Multimodal large language models (MLLMs) show promise in tasks like visual question answering (VQA) but still face challenges in multimodal reasoning. Recent works adapt agentic frameworks or chain-of-thought (CoT) reasoning to improve performance. However, CoT-based multimodal reasoning often demands costly data annotation and fine-tuning, while agentic approaches relying on external tools risk introducing unreliable output from these tools. In this paper, we propose Seeing and Reasoning with Confidence (SRICE), a training-free multimodal reasoning framework that integrates external vision models with uncertainty quantification (UQ) into an MLLM to address these challenges. Specifically, SRICE guides the inference process by allowing MLLM to autonomously select regions of interest through multi-stage interactions with the help of external tools.

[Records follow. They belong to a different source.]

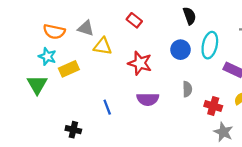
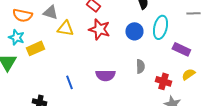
red star: (140, 63) -> (99, 29), moved

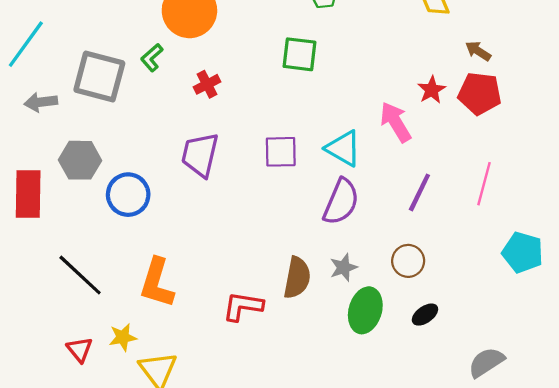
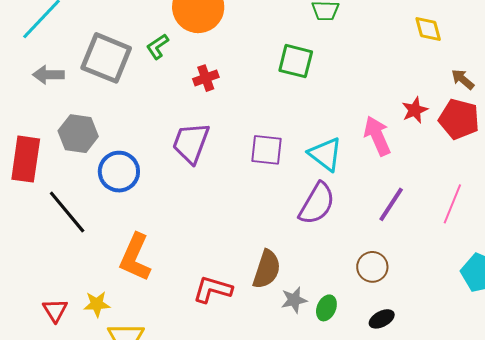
gray star: (343, 268) -> (294, 300), moved
black line: (80, 275) -> (67, 212), moved
green ellipse: (365, 310) -> (326, 308), size x0.6

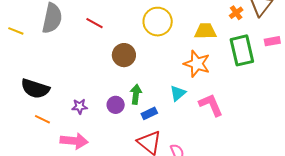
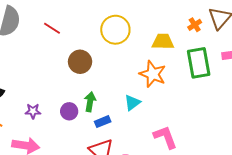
pink L-shape: (211, 105) -> (165, 137), moved

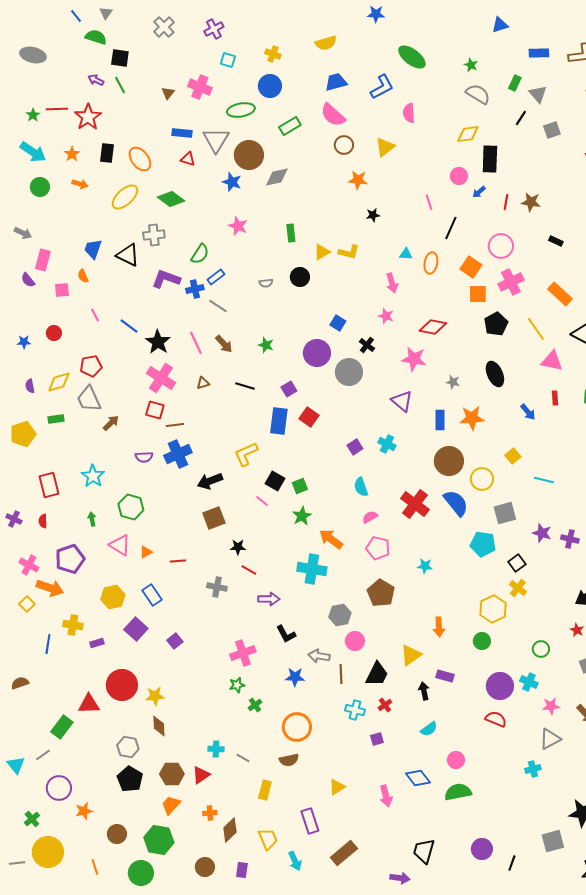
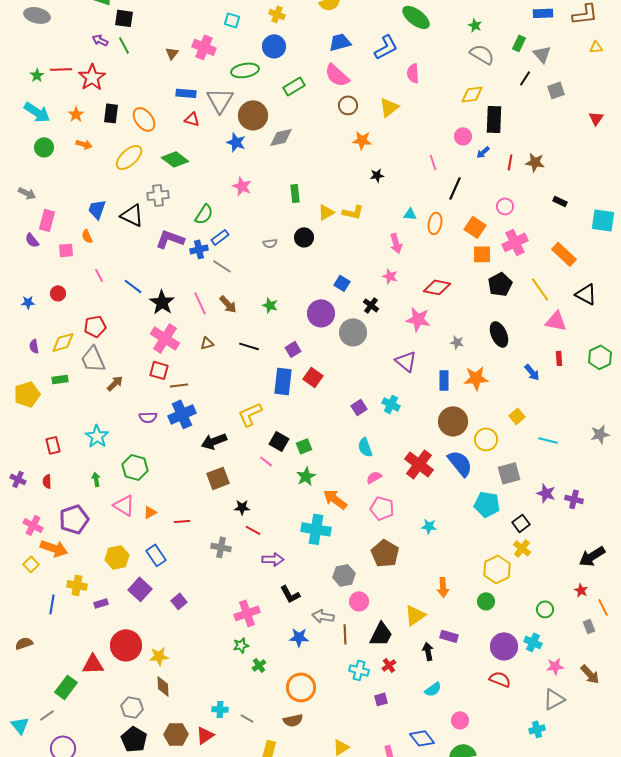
pink circle: (501, 246) -> (505, 206), size x0.7
red rectangle: (49, 485) -> (53, 445), size x0.7

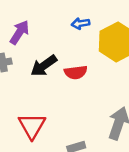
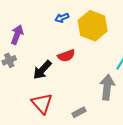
black arrow: (44, 66) -> (42, 70), moved

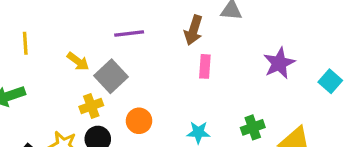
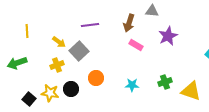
purple star: (279, 63) -> (168, 36), moved
pink rectangle: (205, 66) -> (136, 45), turned -64
yellow cross: (91, 106) -> (57, 65), moved

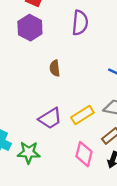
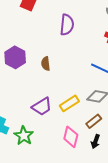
purple hexagon: (30, 28) -> (15, 57), moved
green star: (29, 153) -> (24, 136), turned 30

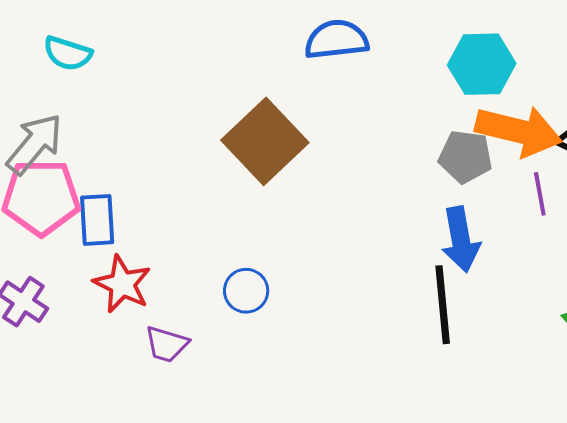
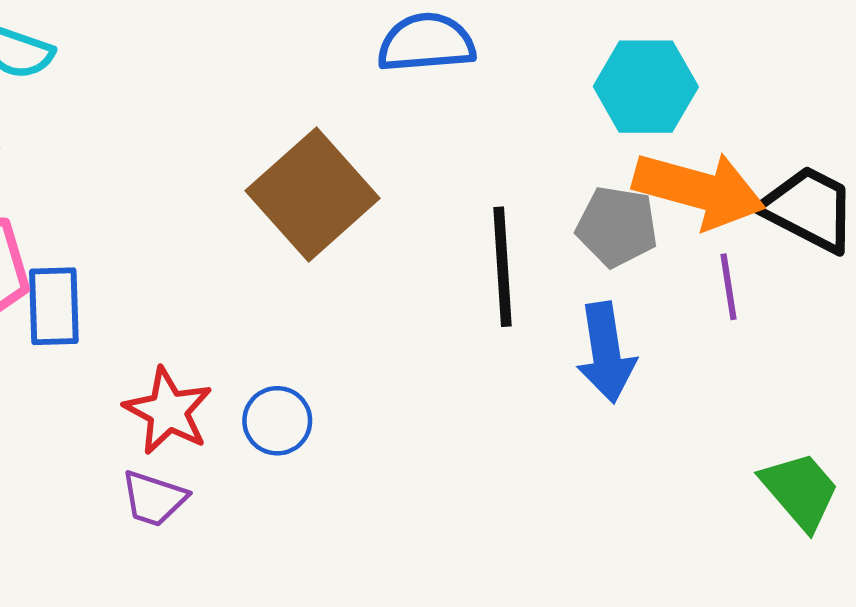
red star: (122, 284) -> (168, 411), moved
black line: (443, 305) -> (503, 267), moved

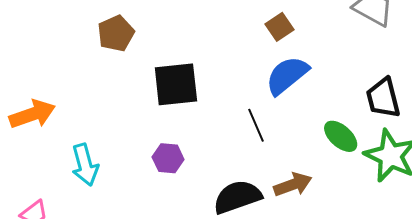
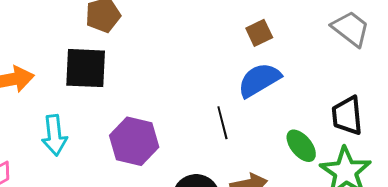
black square: (176, 84) -> (86, 68), moved
purple hexagon: (168, 158) -> (134, 141), size x1.6

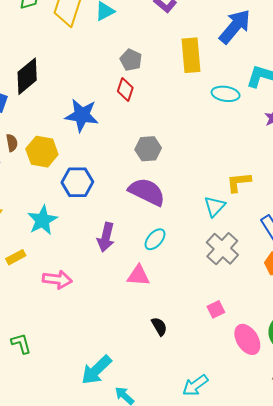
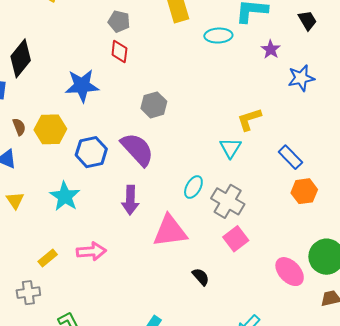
purple semicircle: (147, 192) -> (137, 149), moved, turned 33
cyan ellipse: (155, 239) -> (193, 187), moved
gray cross: (222, 249) -> (228, 201), moved
yellow rectangle: (16, 257) -> (48, 258), moved
pink triangle: (138, 275) -> (170, 231), size x1.5
pink square: (216, 309) -> (236, 239), moved, size x1.4

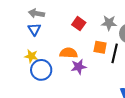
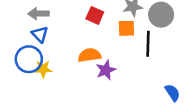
orange square: (100, 47) -> (126, 28), moved
blue circle: (41, 70) -> (29, 59), moved

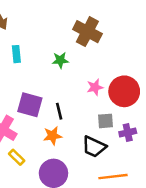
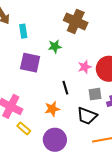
cyan rectangle: (16, 54) -> (23, 31), moved
purple square: (30, 105) -> (30, 63), moved
black line: (59, 111) -> (65, 88), moved

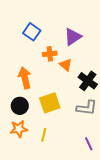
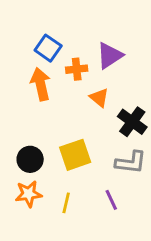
orange cross: (50, 54) -> (77, 69), moved
orange arrow: (25, 78) -> (41, 84), moved
purple line: (89, 144) -> (111, 200), moved

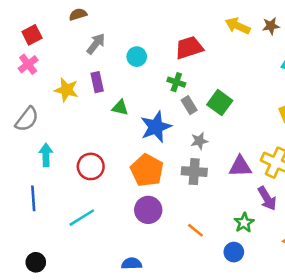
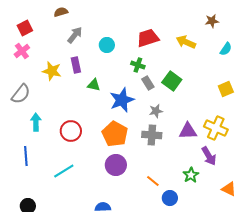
yellow arrow: (238, 26) -> (186, 42), moved
blue circle: (234, 252) -> (170, 198), moved

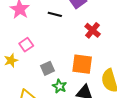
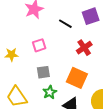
red cross: (93, 30) -> (84, 48), moved
pink square: (26, 45) -> (39, 45), moved

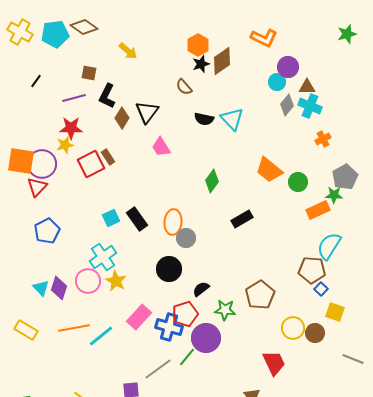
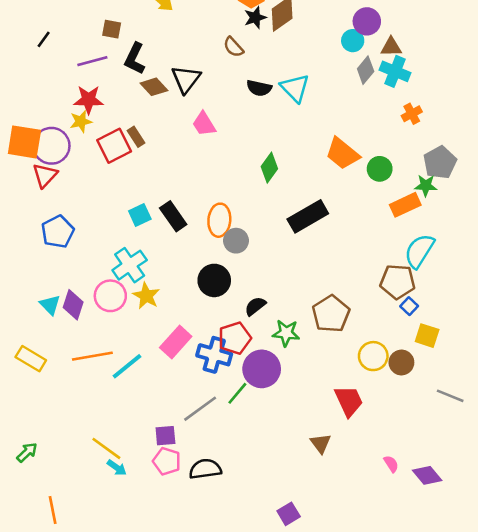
brown diamond: (122, 118) -> (154, 87), turned -75
black rectangle: (242, 219) -> (308, 216), size x1.4

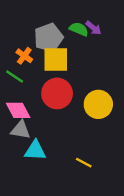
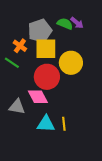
yellow circle: (98, 104) -> (71, 63), moved
pink diamond: (18, 110) -> (38, 97), moved
cyan triangle: (35, 151) -> (46, 124), moved
yellow line: (84, 163) -> (64, 124), moved, turned 56

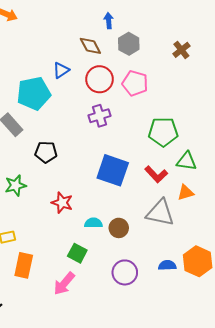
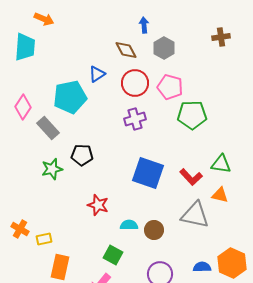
brown cross: (181, 50) -> (221, 37), moved, turned 30
green pentagon: (163, 132) -> (192, 115), moved
green star: (16, 185) -> (52, 169), moved
orange triangle: (185, 193) -> (220, 195), turned 30

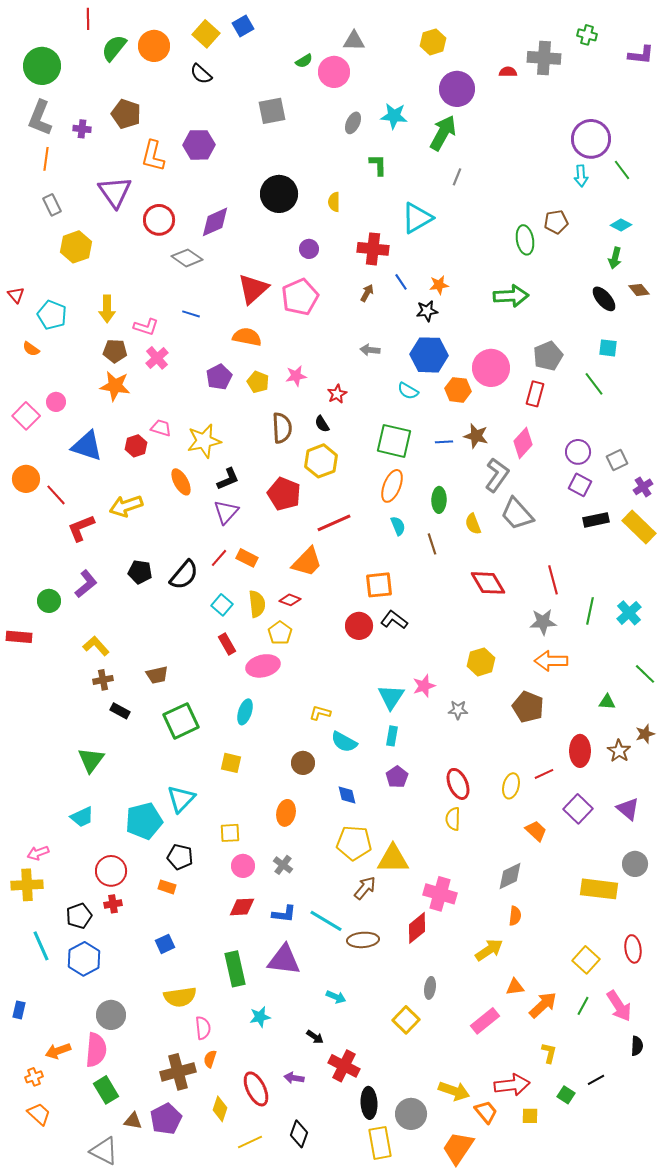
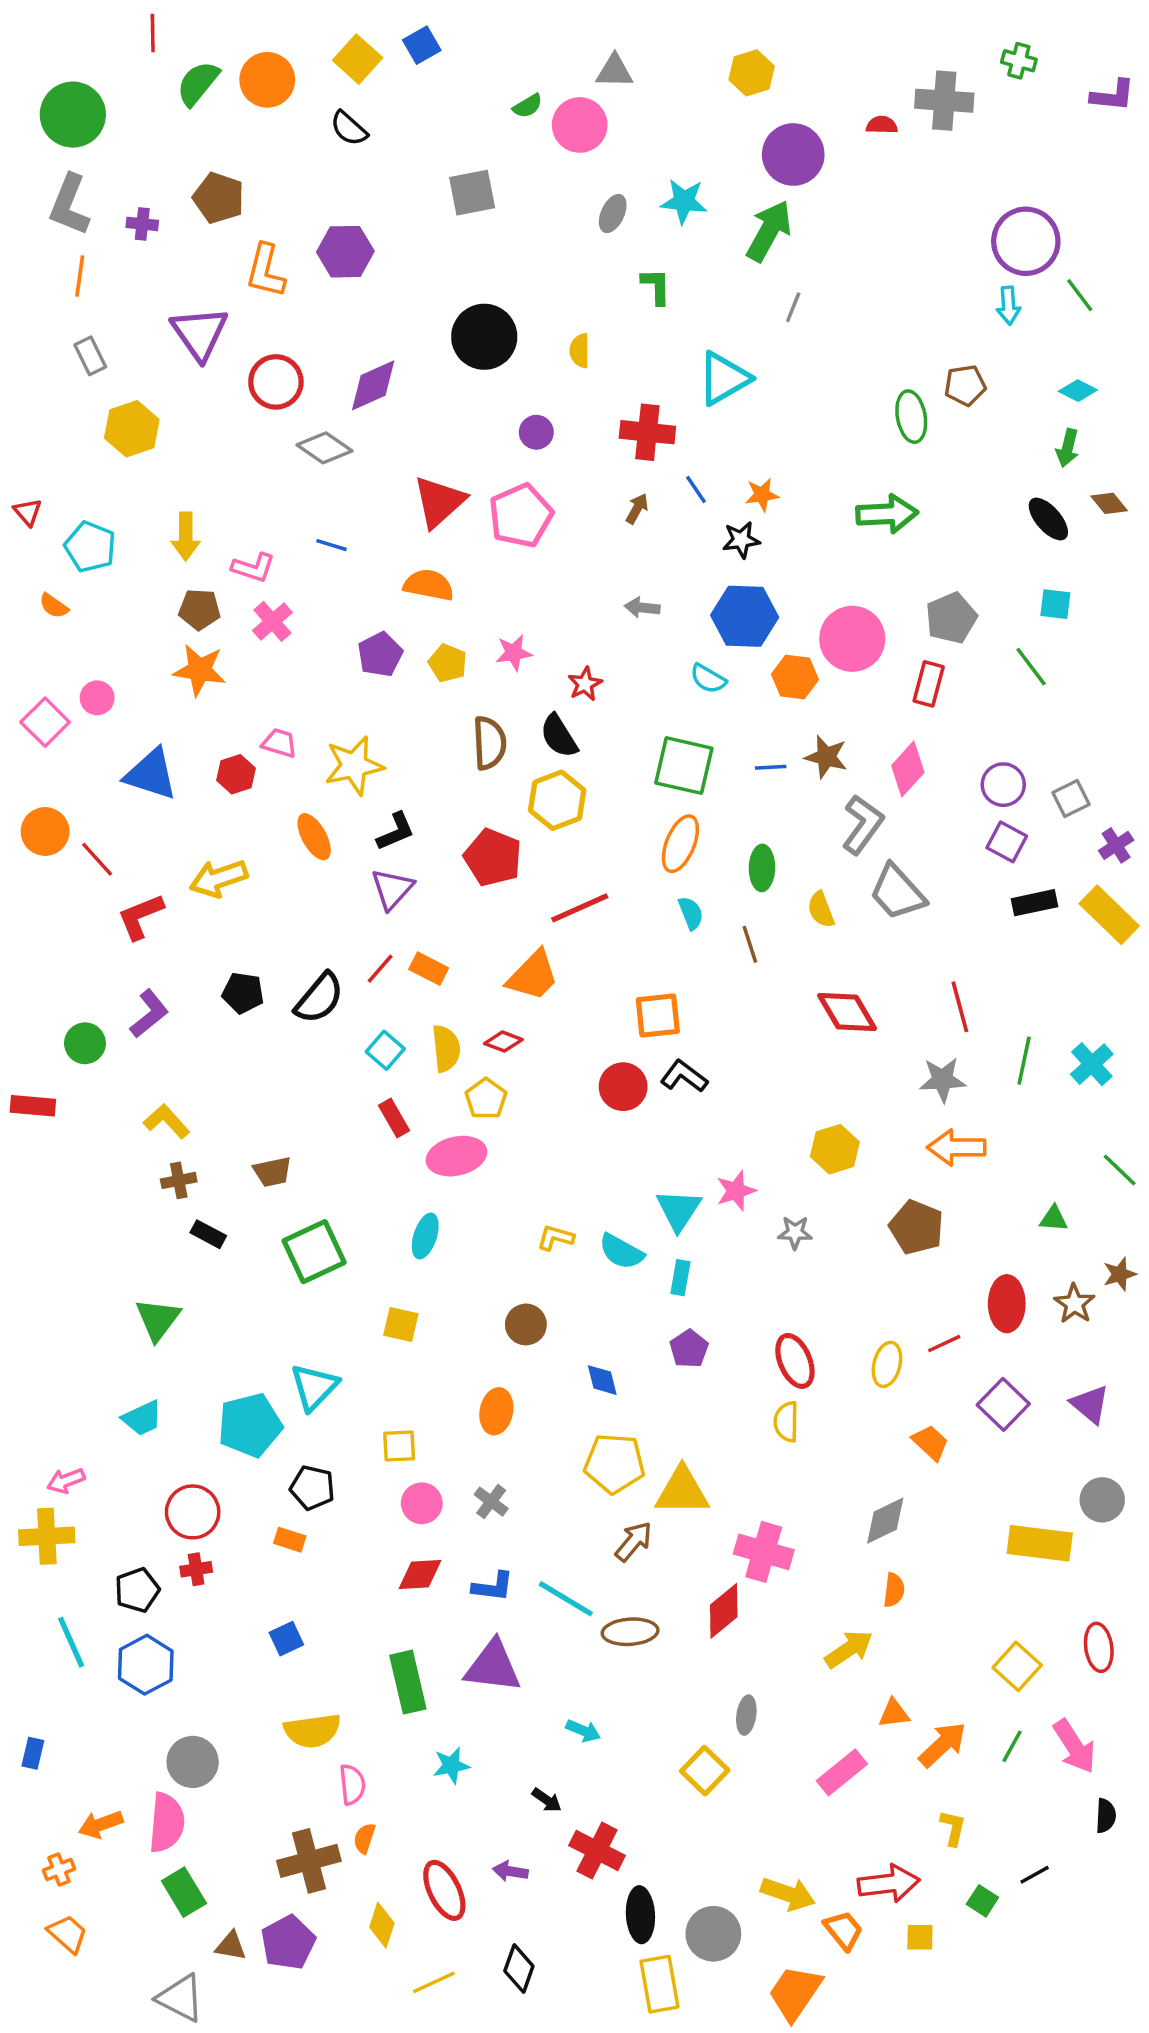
black semicircle: (322, 424) -> (559, 736), size x1.5
cyan semicircle: (344, 742) -> (621, 1252), moved

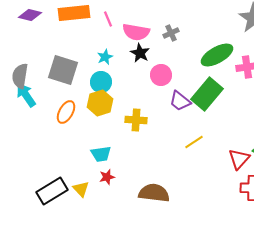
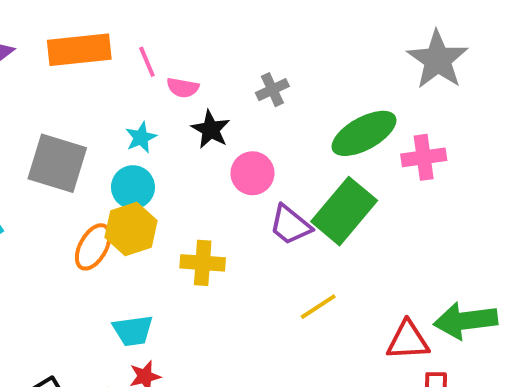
pink semicircle: (136, 32) -> (183, 88), moved, size x0.6
orange ellipse: (66, 112) -> (93, 247), moved
red triangle: (239, 159) -> (408, 341), turned 45

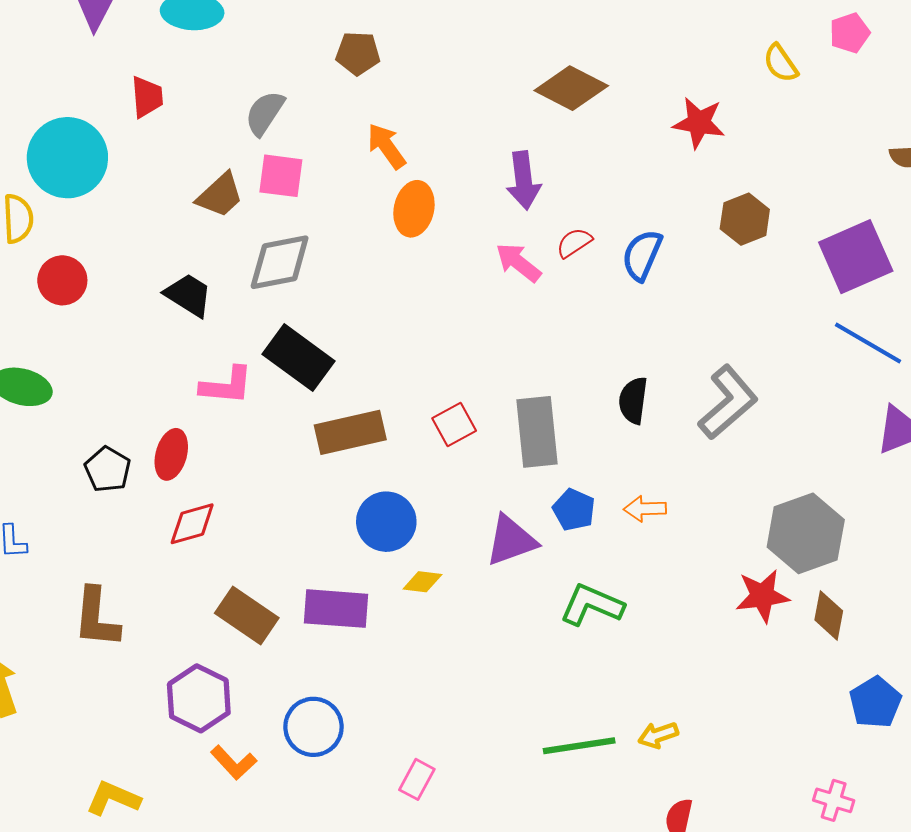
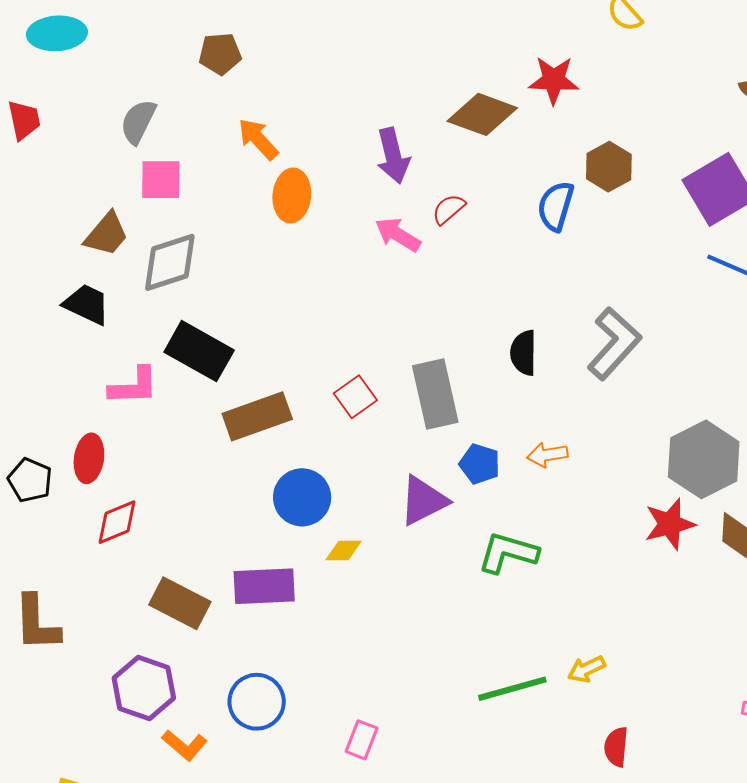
brown diamond: (571, 88) -> (482, 114), moved
brown trapezoid: (220, 195) -> (106, 234), moved
blue semicircle: (642, 255) -> (556, 206), moved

We propose to use a conformal prediction-based approach to calibrate the output of external tools and select the optimal tool by estimating the uncertainty of an MLLM's output. Our experiment shows that the average improvement of SRICE over the base MLLM is 4.6% on five datasets and the performance on some datasets even outperforms fine-tuning-based methods, revealing the significance of ensuring reliable tool use in an MLLM agent.

Paper Structure

This paper contains 15 sections, 13 equations, 5 figures, 6 tables, 1 algorithm.

Figures (5)

  • Figure 1: Comparison of different multimodal reasoning methods on an example image. US refers to the uncertainty score. (a) Zero-shot VQA by the MLLM. (b) The MLLM calls an object detector for additional visual information. (c) Our proposed SRICE framework. The MLLM alone fails in zero-shot mode due to its limited vision recognition capacity. When relying on external models, the output can be unreliable and lead to an incorrect answer. In contrast, SRICE calibrates the outputs from external tools to ensure reliable visual information and estimates the uncertainty of MLLM outputs to select the most reliable tool, yielding the correct answer.
  • Figure 2: The proposed SRICE framework. The MLLM gives the wrong answer 'The beer is on the ground.' for this example. Instead, SRICE generates the correct answer through a two-stage process. Stage 1: SRICE calls external tools to obtain fine-grained information and applies CP-based calibration to their outputs to improve quality. This calibration mitigates issues such as the segmentation tool misclassifying many pixels as background and the object detection tool missing small objects. Based on the calibrated results, the MLLM selects regions of interest through a CoT process. Stage 2: The key area identified in Stage 1 is extracted and combined with the original image as the MLLM input to perform CoT reasoning. The best answer is chosen from all agentic pathways using our uncertainty estimation based on the prediction set size.
  • Figure 3: Visualization of some results. GT refers to the ground truth of the answer. Due to the limited space, We do not show interaction with MLLM, focusing on the UQ process in Stage 1 and Stage 2. Refer to Fig. \ref{['fig:main_fig']} for more details of the framework.
  • Figure 4: Reliability diagram of SRICE-seg-CP, SRICE-det-CP and SRICE on GQA dataset.
  • Figure 5: Visualization of more results.